Super Bowl outage: Is US ready to address reliability?
Super Bowl 2013's power outage was caused by a faulty relay, utility says. If an outage can occur at the Super Bowl, in front of the nation's largest TV audience, can it happen anywhere?
David Goldman/AP
For most football fans watching the Super Bowl, the half-hour power outage that stopped the game amounted to little more than a weird inconvenience. But as America waited – or took to Twitter to pass the time – the issue of energy reliability was suddenly thrust into center stage. The question now is: Will it stay in the limelight?
The power outage that plunged America's most-watched television event into half light was caused by the failure of a relay. according to Entergy, the utility supplying power to the Superdome, which hosted Sunday's Super Bowl. The equipment was supposed to protect the stadium's electrical supply. It ended up causing an embarrassing delay.
With large outages happening more frequently and the impending retirement of more that 60 gigawatts of fossil-fueled electrical power by 2017, America's electrical grid will be under more stress. Areas of the United States will see their reserve margins of electrical power reduced. Texas, next door to Louisiana, will be hit particularly hard. The Super Bowl outage was not related to these shifts, but it could serve as a wake-up call.
"Ok folks - time to upgrade New Orleans' energy infrastructure maybe?" tweeted Andrew Holland, an energy security analyst and contributor to Consumer Energy Report, during the game.
"A watershed moment for an energy revolution?" asked Tom Kimbis, vice president of strategy and external affairs at the Solar Energy Industries Association, on Twitter.
Bill McKibben, founder of environmentalist group 350.org, offered a dry proposal on Twitter: "Here's a weird idea. What if we played football outdoors? Under the sun?"

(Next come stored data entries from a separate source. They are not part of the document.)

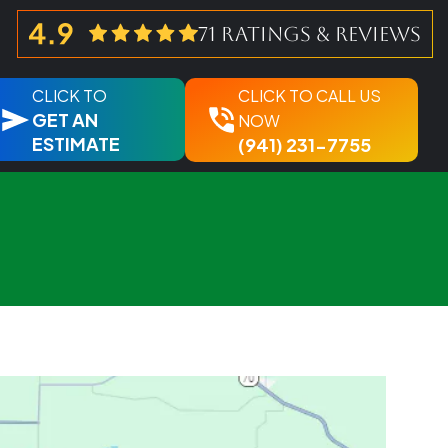
71 ratings & reviews
CLICK TO
CLICK TO CALL US
GET AN
NOW
ESTIMATE
(941) 231-7755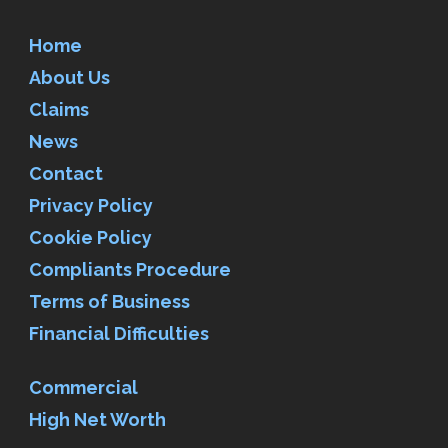
Home
About Us
Claims
News
Contact
Privacy Policy
Cookie Policy
Compliants Procedure
Terms of Business
Financial Difficulties
Commercial
High Net Worth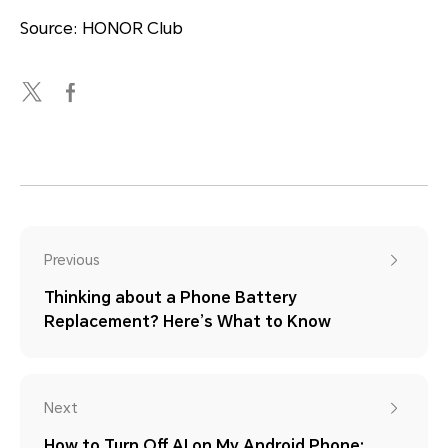
Source: HONOR Club
Previous
Thinking about a Phone Battery
Replacement? Here’s What to Know
Next
How to Turn Off AI on My Android Phone:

Five days after the power failure and an intensive investigation, Entergy took the blame. It said its relay, at the intersection between the company's incoming power line and the lines that feed the Superdome, failed unexpectedly. The utility had been busy in the run-up to the Super Bowl replacing and upgrading equipment e after officials had expressed concerns that the stadium might be subject to an outage similar to a power failure in San Francisco's Candlestick Park during a 2011 nationally televised football game.
The new system performed with no incidents during several high profile events in the Superdome, including January's Sugar Bowl, and was tested repeatedly and successfully in the run-up to the Super Bowl itself, according to Entergy. When it failed during the game, half the lights in the stadium went out, delaying the game for 34 minutes.

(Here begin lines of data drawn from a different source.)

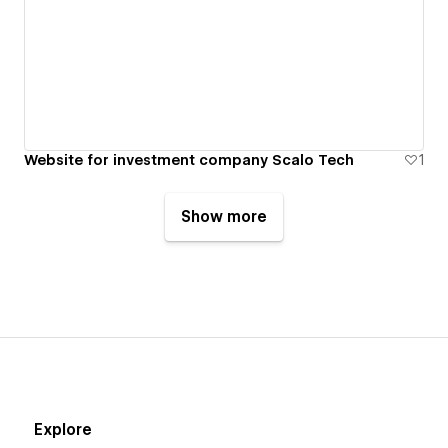
Website for investment company Scalo Tech
1
Show more
Explore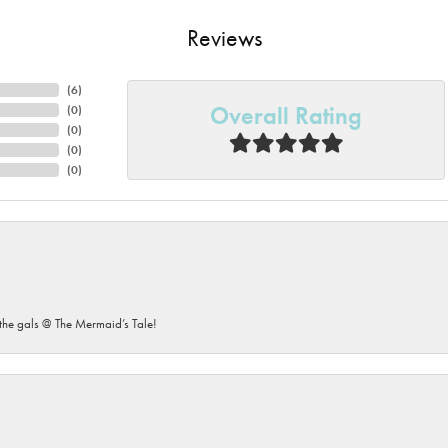
Reviews
(
6
)
Overall Rating
(
0
)
(
0
)
(
0
)
(
0
)
he gals @ The Mermaid’s Tale!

The interruption sparked a high-profile discussion about an issue that rarely gets much attention outside of weather-related events.
“It’s possible that such an embarrassing episode during America’s most iconic cultural event, in front of the whole world, will prompt the Congress to get serious about upgrading the U.S. grid and electrical transmission system,” Paul Bledsoe, an independent consultant and former Clinton White House aide, wrote to Politico's Morning Energy.

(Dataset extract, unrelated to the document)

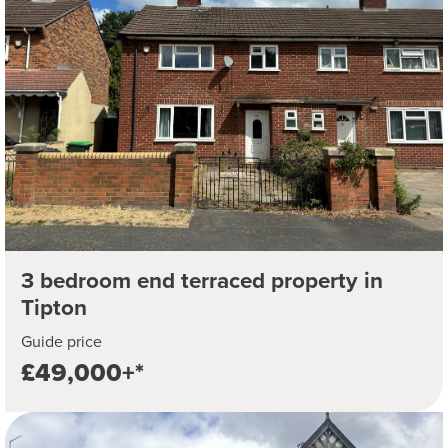
3 bedroom end terraced property in
Tipton
Guide price
£49,000+*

Environmental regulation, low natural gas prices, and other forces will cause the retirement of some 71 gigawatts of fossil-fueled power capacity by 2022, more than 90 percent of it by 2017, according to forecasts by the not-for-profit North American Electric Reliability Corp. "Reserve margins are likely to be reduced, but to levels that are still above targets. However,retirements over the next three to four years may raise issues related to system stability and the need for transmission enhancements, which if not addressed could cause reliability concerns in some areas."
Texas' generation is in particularly bad shape, with reserve margins falling below recommended levels, the NERC says.
The grid may also become more stressed if powerful storms become more frequent. In 2002, US utilities reported 18 major outages, mostly storm-related, to the US Department of Energy. By 2007, that number had climbed to 49; by 2012, it was 87.